### Problem statement
Begin with the line that has "คัดลอกลิงค์". Give it and every line after it again, exactly, through the end of the entries below.

** Raw data follows **

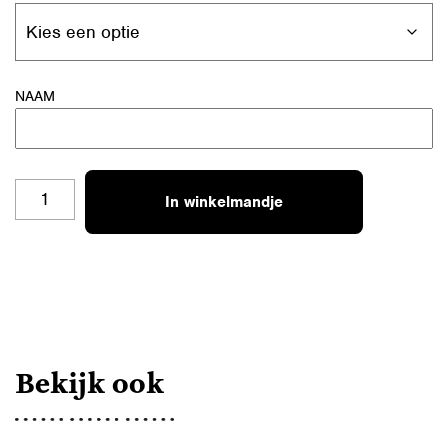
NAAM
BWB
In winkelmandje
COMMUNIE
KAARTEN
VAN....
AANTAL
Bekijk ook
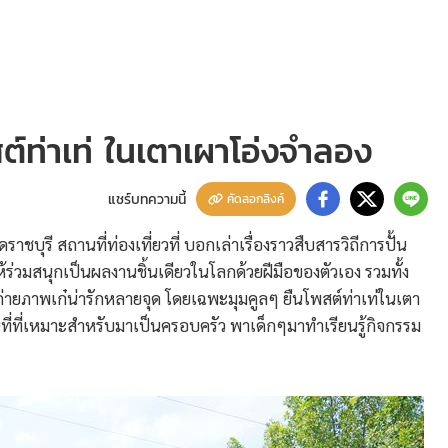
สต์ท่าเท่ ในเตาเผาโอ่งจำลอง
แชร์บทความนี้
คัดลอกลิงค์
ชบุรี สถานที่ท่องเที่ยวที่ บอกเล่าเรื่องราวสืบสารวิถีการปั้น
ห้ร่วมสนุกเป็นผลงานชิ้นเดียวในโลกด้วยฝีมือของตัวเอง รวมทั้ง
ยภาพเก๋น่ารักหลายจุด โดยเฉพะมุมคูลๆ ยืนโพสต์ท่าเท่ในเตา
านที่ที่เหมาะสำหรับมาเป็นครอบครัว พาเด็กๆมาทำเรียนรู้กิจกรรม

** End of Raw data **

### Output for this exercise
คัดลอกลิงค์
ชบุรี สถานที่ท่องเที่ยวที่ บอกเล่าเรื่องราวสืบสารวิถีการปั้น
ห้ร่วมสนุกเป็นผลงานชิ้นเดียวในโลกด้วยฝีมือของตัวเอง รวมทั้ง
ยภาพเก๋น่ารักหลายจุด โดยเฉพะมุมคูลๆ ยืนโพสต์ท่าเท่ในเตา
านที่ที่เหมาะสำหรับมาเป็นครอบครัว พาเด็กๆมาทำเรียนรู้กิจกรรม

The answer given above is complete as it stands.